I started to notice the drama fading. My outrage calmed. My resentment waned. The voices in my head quieted and took the turmoil with them. I started sleeping through the night with no anxiety stomach aches. My body released two kidney stones (maybe not as efficiently as it should have) and I was feeling emotionally unburdened of all the angst of being quarantined. My body was relaxing, but so was my soul.
Don’t get me wrong, I’m not about to say “maybe the pandemic was a good thing.” It wasn’t. Millions of lives lost, businesses closed and so many lives negatively affected will forever be its legacy. I’m just wondering what we might carry with us from this wild ride as we move forward. I certainly know what I learned.
In addition to the misery of sitting alone with our thoughts, the strength that so many people had to find over the past year was agonizing. I had several friends lose parents or spouses during the quarantine. They couldn’t have their funerals. We all know weddings, graduations and other joyful milestones that were taken away. Kids had to attend school virtually. Marriages suffered. I know I reevaluated some of my relationships, and sadly ended some, that I never thought I’d have the strength to do. “Bumpy ride” doesn’t begin to put the past year into words.
Two days ago I got my second Covid vaccination. Afterwards it felt like that year-long jarring rollercoaster in the dark had gently pulled into that station on the sunniest, the brightest, of spring days more like the peaceful little kiddie train at the zoo.

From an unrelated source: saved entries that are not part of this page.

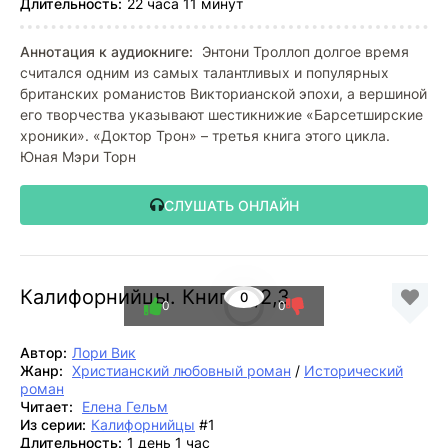
Длительность:
22 часа 11 минут
Аннотация к аудиокниге:
Энтони Троллоп долгое время
считался одним из самых талантливых и популярных
британских романистов Викторианской эпохи, а вершиной
его творчества указывают шестикнижие «Барсетширские
хроники». «Доктор Трон» – третья книга этого цикла.
Юная Мэри Торн
СЛУШАТЬ ОНЛАЙН
Калифорнийцы. Книги 1,2,3
0
0
0
Автор:
Лори Вик
Жанр:
Христианский любовный роман
/
Исторический
роман
Читает:
Елена Гельм
Из серии:
Калифорнийцы
#1
Длительность:
1 день 1 час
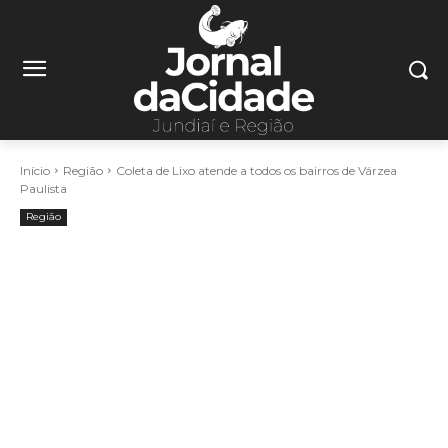
Início
Região
Coleta de Lixo atende a todos os bairros de Várzea
Paulista
Região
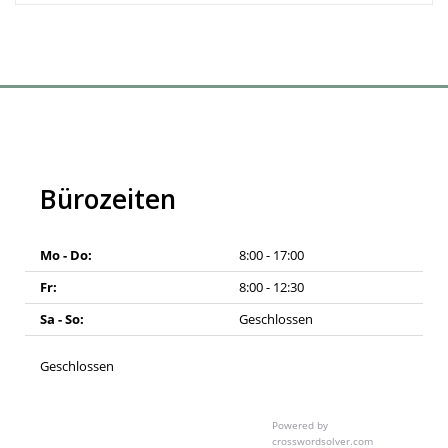
Bürozeiten
Mo - Do:
8:00 - 17:00
Fr:
8:00 - 12:30
Sa - So:
Geschlossen
Geschlossen
Powered by
crosswordsolver.com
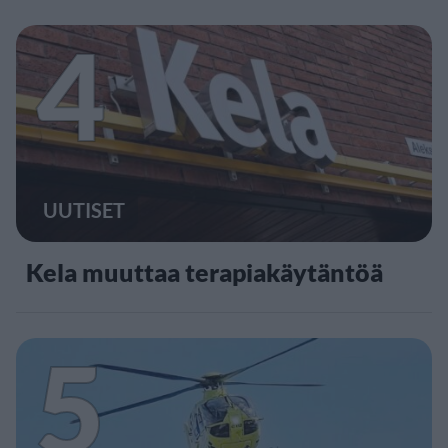
4
UUTISET
Kela muuttaa terapiakäytäntöä
5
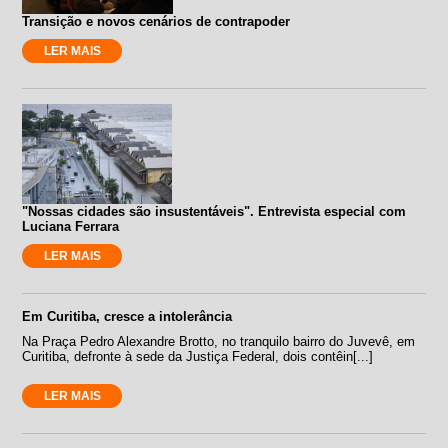
Transição e novos cenários de contrapoder
LER MAIS
"Nossas cidades são insustentáveis". Entrevista especial com
Luciana Ferrara
LER MAIS
Em Curitiba, cresce a intolerância
Na Praça Pedro Alexandre Brotto, no tranquilo bairro do Juvevê, em
Curitiba, defronte à sede da Justiça Federal, dois contêin[...]
LER MAIS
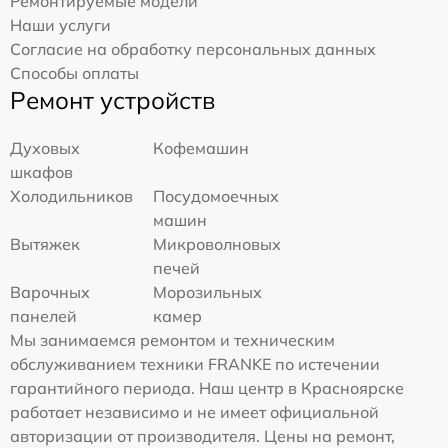
Ремонтируемые модели
Наши услуги
Согласие на обработку персональных данных
Способы оплаты
Ремонт устройств
Духовых
Кофемашин
шкафов
Холодильников
Посудомоечных
машин
Вытяжек
Микроволновых
печей
Варочных
Морозильных
панелей
камер
Мы занимаемся ремонтом и техническим
обслуживанием техники FRANKE по истечении
гарантийного периода. Наш центр в Красноярске
работает независимо и не имеет официальной
авторизации от производителя. Цены на ремонт,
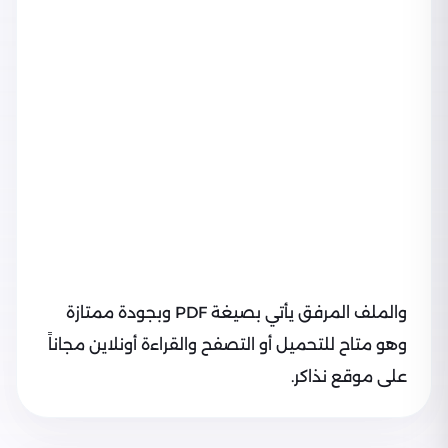
والملف المرفق يأتي بصيغة PDF وبجودة ممتازة
وهو متاح للتحميل أو التصفح والقراءة أونلاين مجاناً
على موقع نذاكر.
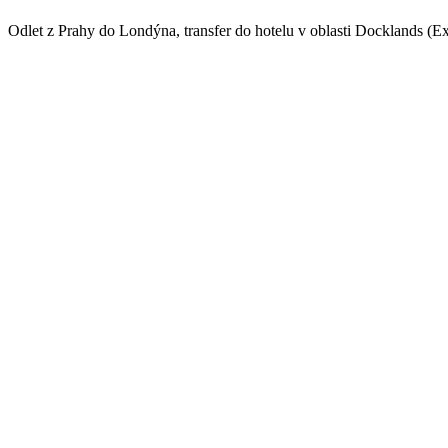
Odlet z Prahy do Londýna, transfer do hotelu v oblasti Docklands (E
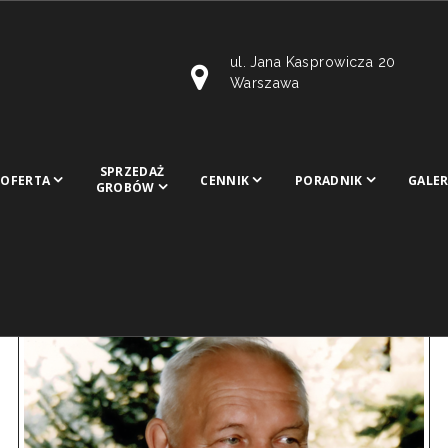
ul. Jana Kasprowicza 20
Warszawa
SPRZEDAŻ
OFERTA
CENNIK
PORADNIK
GALER
GROBÓW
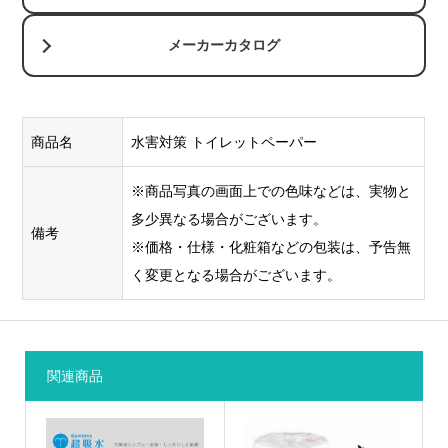
メーカーカタログ
商品名
水害対策 トイレットペーパー
※商品写真の画面上での色味などは、実物と
多少異なる場合がございます。
備考
※価格・仕様・化粧箱などの包装は、予告無
く変更となる場合がございます。
関連商品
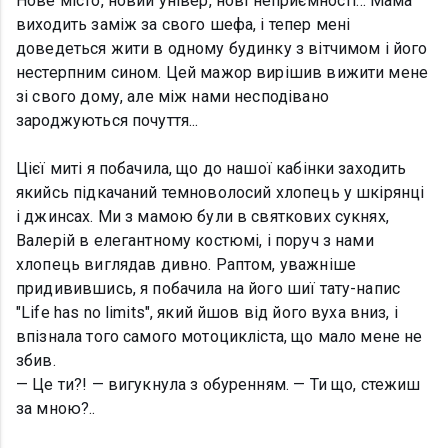
Нове місто, новий універ, нові неприємності... Мама
виходить заміж за свого шефа, і тепер мені
доведеться жити в одному будинку з вітчимом і його
нестерпним сином. Цей мажор вирішив вижити мене
зі свого дому, але між нами несподівано
зароджуються почуття...
Цієї миті я побачила, що до нашої кабінки заходить
якийсь підкачаний темноволосий хлопець у шкірянці
і джинсах. Ми з мамою були в святкових сукнях,
Валерій в елегантному костюмі, і поруч з нами
хлопець виглядав дивно. Раптом, уважніше
придивившись, я побачила на його шиї тату-напис
"Life has no limits", який йшов від його вуха вниз, і
впізнала того самого мотоцикліста, що мало мене не
збив.
— Це ти?! — вигукнула з обуренням. — Ти що, стежиш
за мною?..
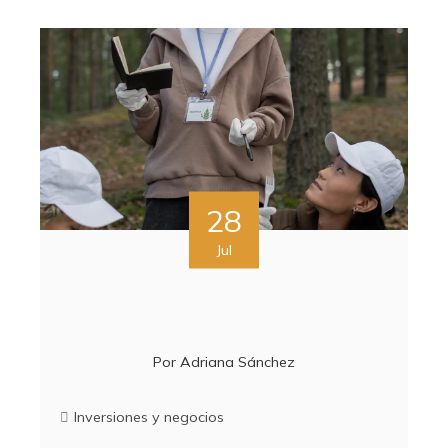
28
Jul
Por
Adriana Sánchez
Inversiones y negocios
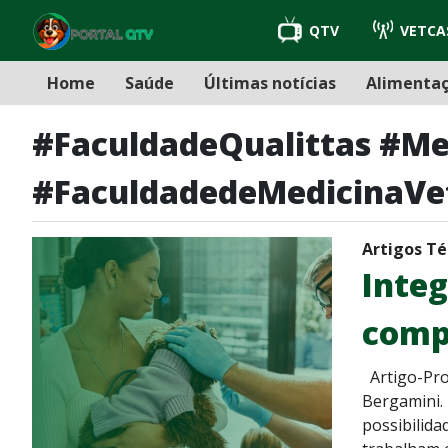
QTV
VETCA
Home
Saúde
Últimas notícias
Alimenta
#FaculdadeQualittas #Me
#FaculdadedeMedicinaVet
Artigos Té
Integ
comp
Artigo-Pro
Bergamini. 
possibilida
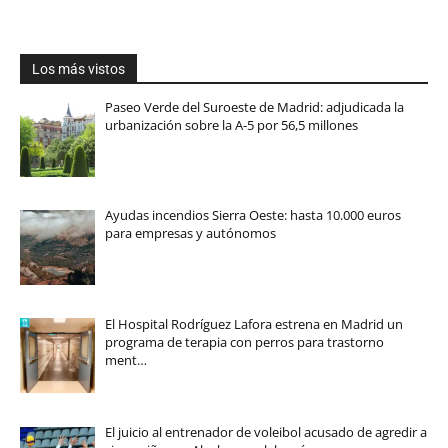
Los más vistos
Paseo Verde del Suroeste de Madrid: adjudicada la
urbanización sobre la A-5 por 56,5 millones
Ayudas incendios Sierra Oeste: hasta 10.000 euros
para empresas y autónomos
El Hospital Rodríguez Lafora estrena en Madrid un
programa de terapia con perros para trastorno
ment…
El juicio al entrenador de voleibol acusado de agredir a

I was finally offered a hand and asked to get off the ride and exit to the right.
As I walked out the soles of my feet were sliding inside my sandals from nervous sweat because I hate shots, but I was also overjoyed and felt like kissing every stranger in that store. I was actually a little teary-eyed thinking of how far we’ve come this past year, how much strength we had to find to hold onto the handrail at times, but maybe just leaning into the quiet, as much as we hate it, is where the real strength is found—that place where we can’t ignore our own voice over the sound of the rickety coaster on the noisy track.
Maybe that’s why we hate it, because now we know how strong we can be.